Importare cibo non è mai costato così tanto, e chi ne fa le spese sono i Paesi più poveri

Importare cibo costa sempre di più, e a fare le spese degli aumenti sono naturalmente i Paesi economicamente più deboli.

Importare cibo non è mai costato così tanto, e chi ne fa le spese sono i Paesi più poveri

Importare cibo non è mai stato così costoso: stando agli ultimi rapporti redatti dall’Agenzia per l’alimentazione delle Nazioni Unite, resi pubblici proprio nella giornata di oggi venerdì 11 novembre, i costi delle importazioni di cibo in tutto il mondo sono in procinto di raggiungere un record di quasi due trilioni di dollari nel corso del 2022. A farne le spese, secondo la lettura proposta dalle stesse autorità alimentari (ma anche in base a una semplice analisi logica), saranno naturalmente i Paesi economicamente più deboli, che con ogni probabilità hanno spedito (e ricevuto) volumi notevolmente inferiori di derrate alimentari.

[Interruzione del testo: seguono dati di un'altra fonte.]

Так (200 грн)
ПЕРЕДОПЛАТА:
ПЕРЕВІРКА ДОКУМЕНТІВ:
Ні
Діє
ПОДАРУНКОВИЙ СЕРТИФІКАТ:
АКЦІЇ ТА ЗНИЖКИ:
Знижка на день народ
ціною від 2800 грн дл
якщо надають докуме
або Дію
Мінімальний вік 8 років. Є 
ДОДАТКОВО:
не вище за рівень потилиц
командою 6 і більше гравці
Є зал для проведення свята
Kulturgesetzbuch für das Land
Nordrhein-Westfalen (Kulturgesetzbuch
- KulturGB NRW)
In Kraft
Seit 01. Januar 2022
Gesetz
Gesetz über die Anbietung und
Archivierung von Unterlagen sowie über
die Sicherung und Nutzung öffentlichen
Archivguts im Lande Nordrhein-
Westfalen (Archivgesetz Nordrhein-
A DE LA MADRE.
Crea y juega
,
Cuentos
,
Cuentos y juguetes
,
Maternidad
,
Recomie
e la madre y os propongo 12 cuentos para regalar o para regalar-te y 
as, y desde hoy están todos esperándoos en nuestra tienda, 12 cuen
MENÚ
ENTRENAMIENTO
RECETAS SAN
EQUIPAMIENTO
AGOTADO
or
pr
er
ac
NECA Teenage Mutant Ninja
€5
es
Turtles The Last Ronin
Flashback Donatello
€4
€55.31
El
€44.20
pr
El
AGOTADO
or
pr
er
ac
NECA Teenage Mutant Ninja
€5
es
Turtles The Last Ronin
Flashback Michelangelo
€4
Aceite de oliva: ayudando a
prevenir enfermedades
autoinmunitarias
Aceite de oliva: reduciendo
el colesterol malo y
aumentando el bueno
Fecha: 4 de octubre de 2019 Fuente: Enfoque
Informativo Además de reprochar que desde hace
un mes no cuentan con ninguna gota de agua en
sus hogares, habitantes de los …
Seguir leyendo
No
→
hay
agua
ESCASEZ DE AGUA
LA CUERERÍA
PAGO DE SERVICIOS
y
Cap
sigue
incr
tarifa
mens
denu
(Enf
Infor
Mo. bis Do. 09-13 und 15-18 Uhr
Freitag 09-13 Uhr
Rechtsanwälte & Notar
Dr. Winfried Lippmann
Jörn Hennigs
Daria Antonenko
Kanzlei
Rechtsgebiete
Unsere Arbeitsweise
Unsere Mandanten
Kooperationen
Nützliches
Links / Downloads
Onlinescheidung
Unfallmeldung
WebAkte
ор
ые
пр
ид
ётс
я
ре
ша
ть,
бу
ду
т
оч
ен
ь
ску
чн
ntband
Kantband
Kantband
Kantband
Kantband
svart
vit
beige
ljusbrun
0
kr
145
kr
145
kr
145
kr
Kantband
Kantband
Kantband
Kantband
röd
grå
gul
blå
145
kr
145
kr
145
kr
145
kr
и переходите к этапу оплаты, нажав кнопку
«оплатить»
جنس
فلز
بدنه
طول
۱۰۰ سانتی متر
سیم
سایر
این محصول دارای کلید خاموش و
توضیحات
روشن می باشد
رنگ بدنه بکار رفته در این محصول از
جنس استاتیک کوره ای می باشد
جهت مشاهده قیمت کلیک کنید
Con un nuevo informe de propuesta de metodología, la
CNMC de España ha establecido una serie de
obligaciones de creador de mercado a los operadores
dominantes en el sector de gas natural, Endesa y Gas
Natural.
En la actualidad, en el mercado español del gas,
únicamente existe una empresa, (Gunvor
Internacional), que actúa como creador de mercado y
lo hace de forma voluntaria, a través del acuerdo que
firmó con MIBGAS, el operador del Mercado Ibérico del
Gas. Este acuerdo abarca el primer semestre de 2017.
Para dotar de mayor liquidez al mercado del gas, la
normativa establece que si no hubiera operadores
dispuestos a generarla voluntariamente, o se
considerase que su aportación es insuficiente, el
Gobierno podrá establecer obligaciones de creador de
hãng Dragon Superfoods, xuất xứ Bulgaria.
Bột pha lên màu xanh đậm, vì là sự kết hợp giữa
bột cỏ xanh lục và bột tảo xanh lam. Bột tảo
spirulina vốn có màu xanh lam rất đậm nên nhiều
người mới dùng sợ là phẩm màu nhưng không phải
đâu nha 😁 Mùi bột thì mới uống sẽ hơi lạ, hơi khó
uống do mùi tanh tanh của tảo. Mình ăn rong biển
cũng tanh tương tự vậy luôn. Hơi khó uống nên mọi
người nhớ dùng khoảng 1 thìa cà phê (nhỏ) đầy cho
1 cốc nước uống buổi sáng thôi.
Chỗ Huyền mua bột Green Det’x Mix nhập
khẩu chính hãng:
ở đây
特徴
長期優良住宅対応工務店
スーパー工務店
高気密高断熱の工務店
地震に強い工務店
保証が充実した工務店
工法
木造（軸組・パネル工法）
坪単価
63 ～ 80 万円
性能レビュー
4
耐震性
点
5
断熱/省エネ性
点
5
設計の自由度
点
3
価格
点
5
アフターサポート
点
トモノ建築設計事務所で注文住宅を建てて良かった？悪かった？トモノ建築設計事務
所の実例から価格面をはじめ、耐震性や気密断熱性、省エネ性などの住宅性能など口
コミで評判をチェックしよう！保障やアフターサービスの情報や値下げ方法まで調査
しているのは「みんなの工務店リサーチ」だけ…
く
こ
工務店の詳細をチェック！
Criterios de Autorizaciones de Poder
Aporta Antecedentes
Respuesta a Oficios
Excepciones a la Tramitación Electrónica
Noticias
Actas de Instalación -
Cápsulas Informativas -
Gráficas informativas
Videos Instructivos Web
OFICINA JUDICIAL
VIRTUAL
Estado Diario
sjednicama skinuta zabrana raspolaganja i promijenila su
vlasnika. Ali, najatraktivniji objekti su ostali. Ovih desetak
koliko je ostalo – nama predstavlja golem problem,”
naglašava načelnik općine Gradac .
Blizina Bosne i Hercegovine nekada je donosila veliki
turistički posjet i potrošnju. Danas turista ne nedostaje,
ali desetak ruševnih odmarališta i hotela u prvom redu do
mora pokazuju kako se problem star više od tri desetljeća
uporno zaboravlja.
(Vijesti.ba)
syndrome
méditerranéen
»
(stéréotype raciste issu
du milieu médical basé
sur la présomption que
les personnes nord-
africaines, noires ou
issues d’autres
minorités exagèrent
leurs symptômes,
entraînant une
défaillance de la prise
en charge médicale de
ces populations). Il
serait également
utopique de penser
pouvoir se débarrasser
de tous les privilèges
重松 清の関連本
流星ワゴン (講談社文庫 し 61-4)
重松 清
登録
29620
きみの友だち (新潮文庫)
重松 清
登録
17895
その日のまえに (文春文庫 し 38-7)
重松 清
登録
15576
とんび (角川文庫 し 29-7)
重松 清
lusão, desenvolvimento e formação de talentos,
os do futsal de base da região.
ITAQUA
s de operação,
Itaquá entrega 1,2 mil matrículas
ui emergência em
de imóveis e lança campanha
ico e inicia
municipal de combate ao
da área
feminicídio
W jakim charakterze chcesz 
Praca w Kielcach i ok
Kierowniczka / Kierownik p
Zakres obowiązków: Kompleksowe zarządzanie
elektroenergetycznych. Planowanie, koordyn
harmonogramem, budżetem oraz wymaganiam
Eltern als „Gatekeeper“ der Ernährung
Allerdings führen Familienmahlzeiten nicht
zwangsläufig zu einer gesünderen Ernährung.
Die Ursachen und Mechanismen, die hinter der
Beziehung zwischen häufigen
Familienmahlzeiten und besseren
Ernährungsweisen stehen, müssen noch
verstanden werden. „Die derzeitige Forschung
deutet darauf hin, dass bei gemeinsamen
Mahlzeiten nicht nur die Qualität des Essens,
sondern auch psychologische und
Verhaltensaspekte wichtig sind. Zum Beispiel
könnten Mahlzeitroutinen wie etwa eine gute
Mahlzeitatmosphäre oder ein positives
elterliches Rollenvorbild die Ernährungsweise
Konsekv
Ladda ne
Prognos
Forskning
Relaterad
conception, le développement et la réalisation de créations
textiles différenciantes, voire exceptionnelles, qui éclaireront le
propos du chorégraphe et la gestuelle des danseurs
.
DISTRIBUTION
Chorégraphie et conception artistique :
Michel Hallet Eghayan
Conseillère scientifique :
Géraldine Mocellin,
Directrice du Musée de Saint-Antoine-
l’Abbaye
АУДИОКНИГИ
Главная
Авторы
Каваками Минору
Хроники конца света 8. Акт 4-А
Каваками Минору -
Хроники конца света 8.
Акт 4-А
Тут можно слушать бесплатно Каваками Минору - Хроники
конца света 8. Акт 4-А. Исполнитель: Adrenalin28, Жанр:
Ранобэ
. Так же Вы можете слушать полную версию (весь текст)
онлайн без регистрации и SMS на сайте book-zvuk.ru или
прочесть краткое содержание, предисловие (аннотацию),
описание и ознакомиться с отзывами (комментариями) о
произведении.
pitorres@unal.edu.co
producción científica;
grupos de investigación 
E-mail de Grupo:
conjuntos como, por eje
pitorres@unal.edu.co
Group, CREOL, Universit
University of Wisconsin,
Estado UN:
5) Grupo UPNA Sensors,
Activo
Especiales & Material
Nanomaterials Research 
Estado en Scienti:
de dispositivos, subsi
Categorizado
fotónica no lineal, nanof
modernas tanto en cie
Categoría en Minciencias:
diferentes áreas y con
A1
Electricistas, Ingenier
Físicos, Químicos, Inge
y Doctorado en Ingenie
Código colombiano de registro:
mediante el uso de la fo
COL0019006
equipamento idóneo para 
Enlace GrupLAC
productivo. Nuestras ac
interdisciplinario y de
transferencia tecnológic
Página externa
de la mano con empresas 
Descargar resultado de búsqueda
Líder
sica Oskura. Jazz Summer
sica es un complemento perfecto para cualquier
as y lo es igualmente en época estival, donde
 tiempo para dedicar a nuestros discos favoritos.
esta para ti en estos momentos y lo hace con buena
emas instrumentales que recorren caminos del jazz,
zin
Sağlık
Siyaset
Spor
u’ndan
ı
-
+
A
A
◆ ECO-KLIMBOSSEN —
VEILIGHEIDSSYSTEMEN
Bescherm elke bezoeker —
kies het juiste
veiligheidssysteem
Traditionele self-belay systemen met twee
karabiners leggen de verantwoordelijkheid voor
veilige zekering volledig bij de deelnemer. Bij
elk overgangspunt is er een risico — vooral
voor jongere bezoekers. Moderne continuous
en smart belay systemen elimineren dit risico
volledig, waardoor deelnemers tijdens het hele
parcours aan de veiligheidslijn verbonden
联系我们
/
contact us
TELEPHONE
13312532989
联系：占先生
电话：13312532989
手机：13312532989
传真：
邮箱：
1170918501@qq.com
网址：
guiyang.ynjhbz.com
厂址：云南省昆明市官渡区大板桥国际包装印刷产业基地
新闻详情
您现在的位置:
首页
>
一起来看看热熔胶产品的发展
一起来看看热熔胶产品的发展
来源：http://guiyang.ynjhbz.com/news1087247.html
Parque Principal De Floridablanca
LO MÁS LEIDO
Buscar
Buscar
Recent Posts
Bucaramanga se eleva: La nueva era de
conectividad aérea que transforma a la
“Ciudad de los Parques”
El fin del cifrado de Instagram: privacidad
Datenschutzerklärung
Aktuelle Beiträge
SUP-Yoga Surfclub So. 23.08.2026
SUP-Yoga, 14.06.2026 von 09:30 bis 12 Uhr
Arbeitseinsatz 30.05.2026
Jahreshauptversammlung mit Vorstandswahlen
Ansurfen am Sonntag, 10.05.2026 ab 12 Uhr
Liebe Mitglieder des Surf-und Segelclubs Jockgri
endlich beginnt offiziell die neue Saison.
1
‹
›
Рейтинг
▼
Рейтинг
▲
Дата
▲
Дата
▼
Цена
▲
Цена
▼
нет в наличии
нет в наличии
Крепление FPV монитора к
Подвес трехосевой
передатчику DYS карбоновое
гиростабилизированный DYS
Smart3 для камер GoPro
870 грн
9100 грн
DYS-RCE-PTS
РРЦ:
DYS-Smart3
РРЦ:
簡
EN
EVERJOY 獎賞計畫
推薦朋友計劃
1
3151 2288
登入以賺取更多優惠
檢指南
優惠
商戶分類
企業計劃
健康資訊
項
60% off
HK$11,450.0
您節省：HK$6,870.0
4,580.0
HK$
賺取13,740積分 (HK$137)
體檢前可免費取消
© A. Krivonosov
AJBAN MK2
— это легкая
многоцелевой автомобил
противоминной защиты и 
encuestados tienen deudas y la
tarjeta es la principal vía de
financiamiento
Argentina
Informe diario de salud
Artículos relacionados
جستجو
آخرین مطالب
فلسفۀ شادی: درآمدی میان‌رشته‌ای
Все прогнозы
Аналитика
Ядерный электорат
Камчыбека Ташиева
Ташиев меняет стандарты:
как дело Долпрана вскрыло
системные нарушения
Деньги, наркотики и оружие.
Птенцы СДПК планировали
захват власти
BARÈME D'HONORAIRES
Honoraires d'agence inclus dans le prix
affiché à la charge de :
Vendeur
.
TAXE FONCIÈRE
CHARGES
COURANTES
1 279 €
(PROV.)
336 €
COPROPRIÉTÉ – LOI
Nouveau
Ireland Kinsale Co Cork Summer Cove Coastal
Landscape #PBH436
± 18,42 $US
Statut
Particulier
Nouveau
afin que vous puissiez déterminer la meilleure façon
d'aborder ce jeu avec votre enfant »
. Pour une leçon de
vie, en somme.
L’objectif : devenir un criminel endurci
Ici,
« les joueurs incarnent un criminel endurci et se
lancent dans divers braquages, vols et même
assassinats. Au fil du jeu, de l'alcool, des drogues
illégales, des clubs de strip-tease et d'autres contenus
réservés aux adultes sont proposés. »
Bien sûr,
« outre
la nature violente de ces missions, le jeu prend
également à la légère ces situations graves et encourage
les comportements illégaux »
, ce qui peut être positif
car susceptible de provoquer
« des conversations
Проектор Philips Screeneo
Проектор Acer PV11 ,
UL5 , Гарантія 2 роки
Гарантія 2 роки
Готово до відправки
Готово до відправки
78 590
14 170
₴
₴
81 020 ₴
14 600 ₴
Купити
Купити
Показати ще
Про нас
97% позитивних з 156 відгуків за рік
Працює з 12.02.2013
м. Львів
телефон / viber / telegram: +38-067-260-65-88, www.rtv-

I prezzi del cibo hanno raggiunto livelli record da marzo

grano duro

La pietra dello scandalo è naturalmente l’invasione dell’Ucraina da parte della Federazione Russa, mossa che ha di fatto stravolto l’equilibrio del mercato globale sommergendolo al di sotto dell’ombra dell’incertezza alimentare: a meno che non abbiate passato gli ultimi mesi sotto un sasso (e nel caso – beati voi) saprete certamente che l’Ucraina, colloquialmente chiamata il Granaio d’Europa, è di fatto uno dei principali produttori al mondo di cereali e semi oleosi. Ovviamente l’imperversare della guerra ha bloccato le operazioni di semina e raccolta, determinando importanti cali produttivi, ma ancor di più ha fondamentalmente paralizzato le linee di esportazione determinando un folle aumento dei prezzi del grano (un aumento in cui c’era per di più la connivenza delle tensioni speculative).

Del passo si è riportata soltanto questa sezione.